Apple has rejected a game app that scores players on how high they can toss their smartphone in the air.
The game, "Send Me To Heaven," launched this week and is available free for Android smartphones. IPhone users, however, will not be able to download the app.
"Apple thought it was violating one of the rules for submission as it was encouraging behavior which could lead to a damage of iOS device," Petr Svarovsky, the game's developer, said in an email to The Times.
"Send Me To Heaven," which Apple said was rejected for violating one of its App Store guidelines, describes itself as a "sports game" since it takes skill to throw and catch the device without breaking it. The app calculates how high you throw it using the device's accelerometer.

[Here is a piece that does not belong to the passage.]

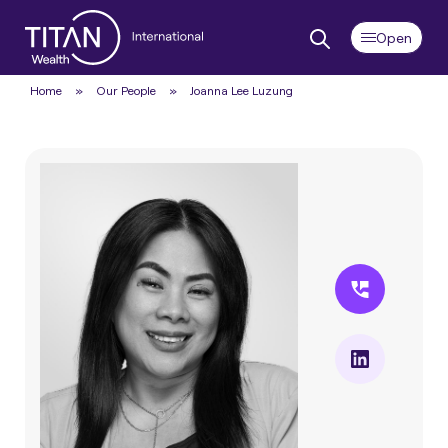
Home
»
Our People
»
Joanna Lee Luzung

If you try to cheat and throw your phone off of a tall building, the app will know and show you an error message.
"Using a parachute or a rocket will not bring desired result either," Svarovsky said.
Svarovsky said it's important users throw their devices in a way that doesn't cause them to rotate in the air or else they might get a score of zero.

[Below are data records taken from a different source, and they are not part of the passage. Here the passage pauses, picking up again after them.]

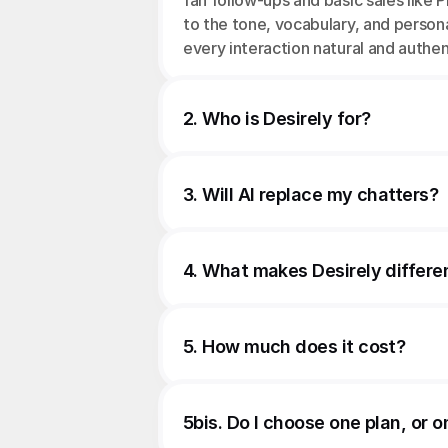
fan follow-ups and basic sales like P
to the tone, vocabulary, and person
every interaction natural and authen
2. Who is Desirely for?
3. Will AI replace my chatters?
4. What makes Desirely differe
5. How much does it cost?
5bis. Do I choose one plan, or o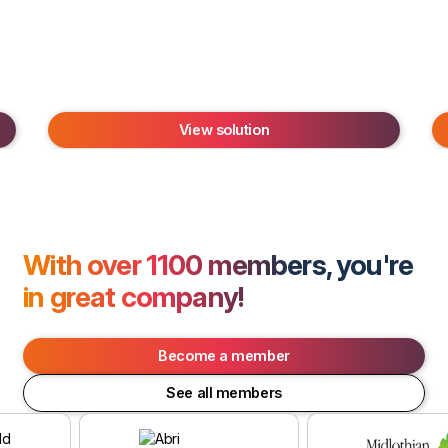
View solution
With over 1100 members, you're
in great company!
Become a member
See all members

But before users can start throwing their phones, the app warns them to "be careful not to injure yourself or others."
"Be always aware that there is enough space above you and around you," the app says on Google Play. "Do some training to learn right skills to get best results."
The game also requires that users agree to a disclaimer before they start playing. The disclaimer says that the user agrees the game developer is not liable for any damages or injuries caused by playing the game.

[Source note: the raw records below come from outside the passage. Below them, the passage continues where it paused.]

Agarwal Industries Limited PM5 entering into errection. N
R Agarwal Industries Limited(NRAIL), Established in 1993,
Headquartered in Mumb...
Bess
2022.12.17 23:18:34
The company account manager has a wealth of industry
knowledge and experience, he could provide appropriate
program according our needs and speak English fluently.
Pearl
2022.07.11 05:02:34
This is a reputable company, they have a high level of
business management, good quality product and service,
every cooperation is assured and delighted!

Though the game is obviously risky -- and some would say foolish -- to play, what with most smartphones costing several hundred dollars, "Send Me To Heaven" has received many positive user ratings. Out of 101 ratings, it has 76 five-star ratings, the highest score users can give an app on Google Play.
"Almost broke mine playing, but it's fun to pass the time with," said one user who gave the app a five-star rating. "Not even trying for the high score anymore, it is straight up phone-suicide."